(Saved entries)
──────────

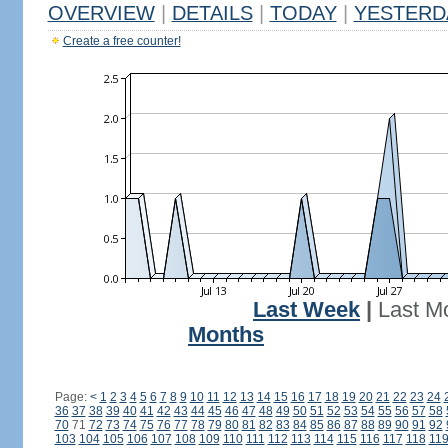
OVERVIEW
|
DETAILS
|
TODAY
|
YESTERD
Create a free counter!
Last Week
|
Last M
Months
Page:
<
1
2
3
4
5
6
7
8
9
10
11
12
13
14
15
16
17
18
19
20
21
22
23
24
36
37
38
39
40
41
42
43
44
45
46
47
48
49
50
51
52
53
54
55
56
57
58
70
71
72
73
74
75
76
77
78
79
80
81
82
83
84
85
86
87
88
89
90
91
92
103
104
105
106
107
108
109
110
111
112
113
114
115
116
117
118
11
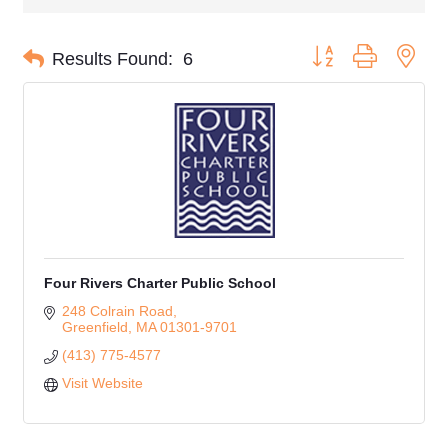
Button group with nes
Results Found:
6
Four Rivers Charter Public School
248 Colrain Road
Greenfield
MA
01301-9701
(413) 775-4577
Visit Website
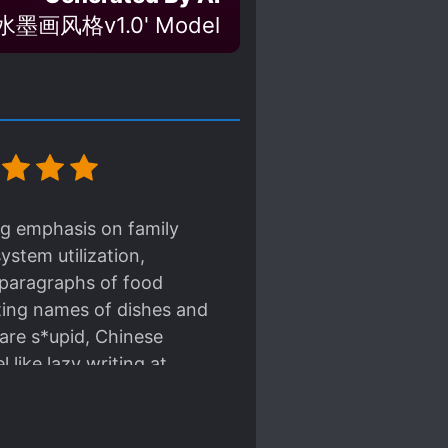
墨画风格v1.0' Model
ng emphasis on family
ystem utilization,
 paragraphs of food
sting names of dishes and
 are s*upid, Chinese
 like lazy writing at
glossed over and forced.
 without questioning
d on her). And the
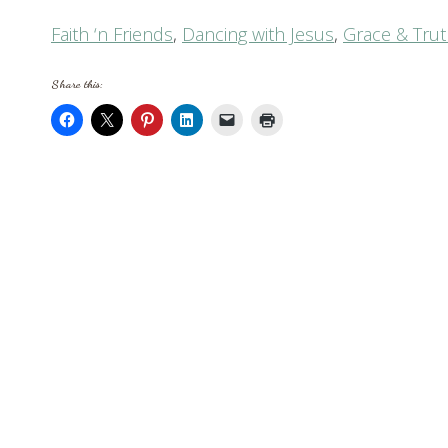
Faith ‘n Friends
,
Dancing with Jesus
,
Grace & Tru
Share this:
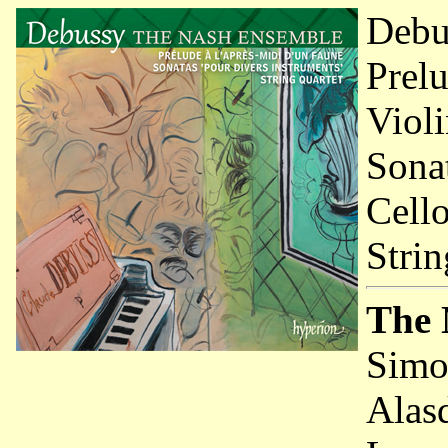
Debu
Prelu
Viol
Sonat
Cell
Strin
The 
Simo
Alas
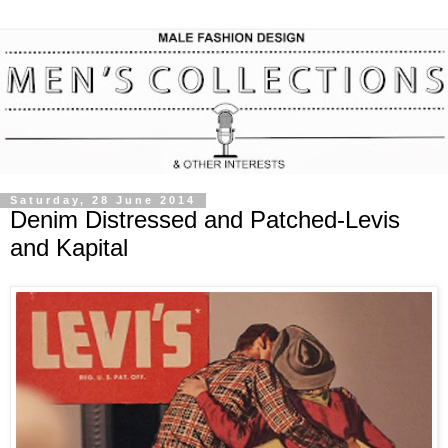
Saturday, 28 June 2014
Denim Distressed and Patched-Levis
and Kapital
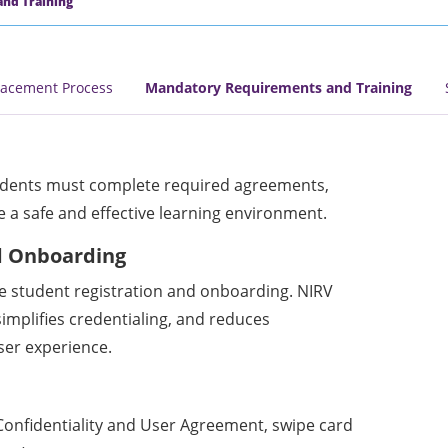
nd Training
lacement Process
Mandatory Requirements and Training
udents must complete required agreements,
 a safe and effective learning environment.
d Onboarding
e student registration and onboarding. NIRV
simplifies credentialing, and reduces
ser experience.
 Confidentiality and User Agreement, swipe card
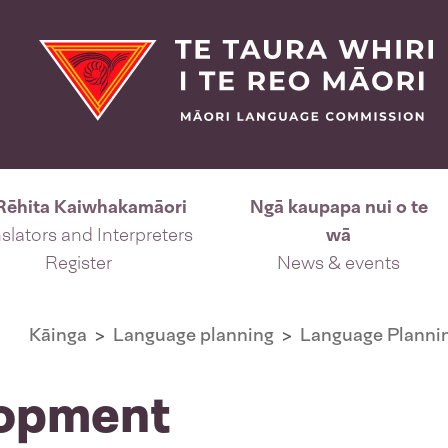
Rēhita Kaiwhakamāori
Ngā kaupapa nui o te
slators and Interpreters
wā
Register
News & events
Kāinga
Language planning
Language Plannin
lopment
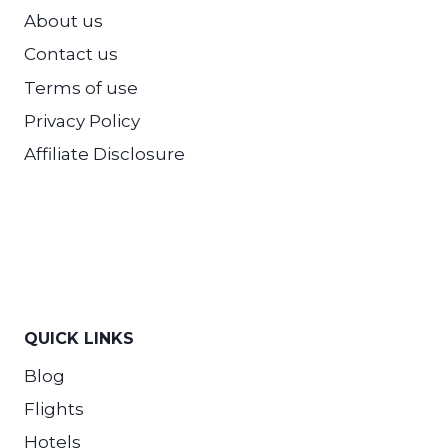
About us
Contact us
Terms of use
Privacy Policy
Affiliate Disclosure
QUICK LINKS
Blog
Flights
Hotels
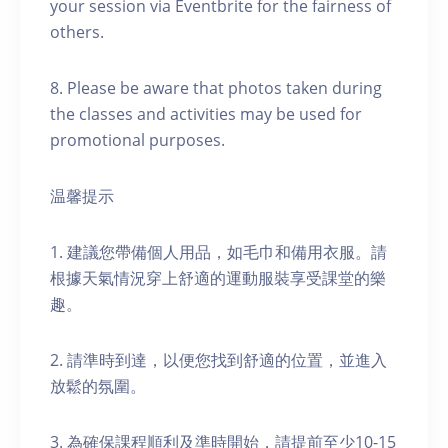
your session via Eventbrite for the fairness of
others.
8. Please be aware that photos taken during
the classes and activities may be used for
promotional purposes.
温馨提示
1. 建議您帶備個人用品，如毛巾和備用衣服。請
根據天氣情況穿上舒適的運動服裝享受課堂的樂
趣。
2. 請準時到達，以便您找到舒適的位置，並進入
放鬆的氛圍。
3. 為確保課程順利及準時開始，請提前至少10-15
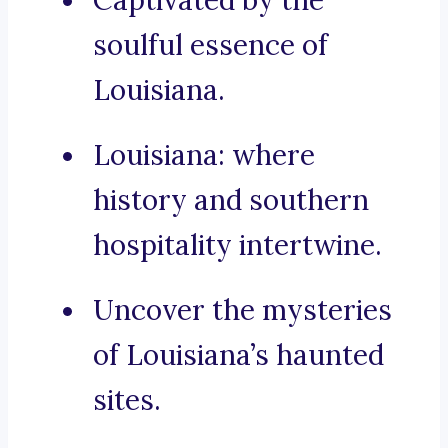
Captivated by the
soulful essence of
Louisiana.
Louisiana: where
history and southern
hospitality intertwine.
Uncover the mysteries
of Louisiana’s haunted
sites.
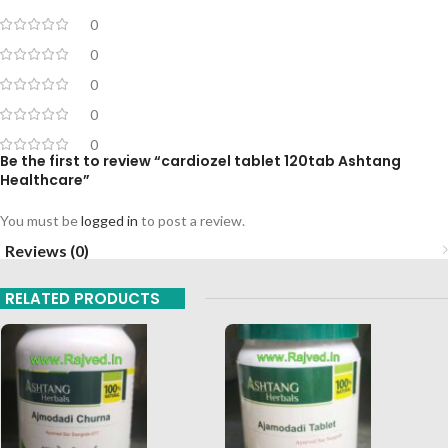
0
0
0
0
0
Be the first to review “cardiozel tablet 120tab Ashtang
Healthcare”
You must be
logged in
to post a review.
Reviews (0)
RELATED PRODUCTS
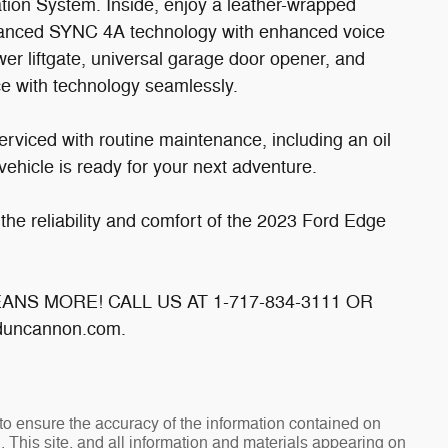
ation System. Inside, enjoy a leather-wrapped
dvanced SYNC 4A technology with enhanced voice
wer liftgate, universal garage door opener, and
ce with technology seamlessly.
rviced with routine maintenance, including an oil
ehicle is ready for your next adventure.
the reliability and comfort of the 2023 Ford Edge
MEANS MORE! CALL US AT 1-717-834-3111 OR
uncannon.com.
o ensure the accuracy of the information contained on
. This site, and all information and materials appearing on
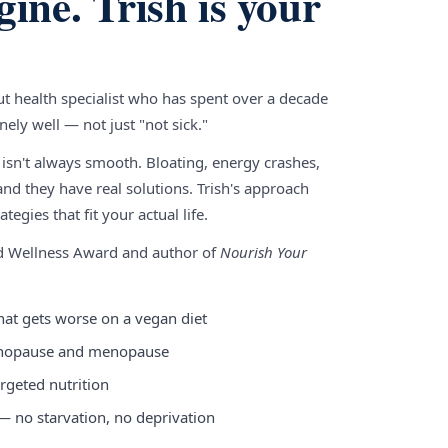
gine. Trish is your
gut health specialist who has spent over a decade
ely well — not just "not sick."
 isn't always smooth. Bloating, energy crashes,
nd they have real solutions. Trish's approach
tegies that fit your actual life.
nd Wellness Award and author of
Nourish Your
hat gets worse on a vegan diet
enopause and menopause
rgeted nutrition
 — no starvation, no deprivation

──────────

■ Work to be completed ■
Check the entries above for the word "technology" and copy every line where it turns up.

■ Exercise solution ■
dvanced SYNC 4A technology with enhanced voice
ce with technology seamlessly.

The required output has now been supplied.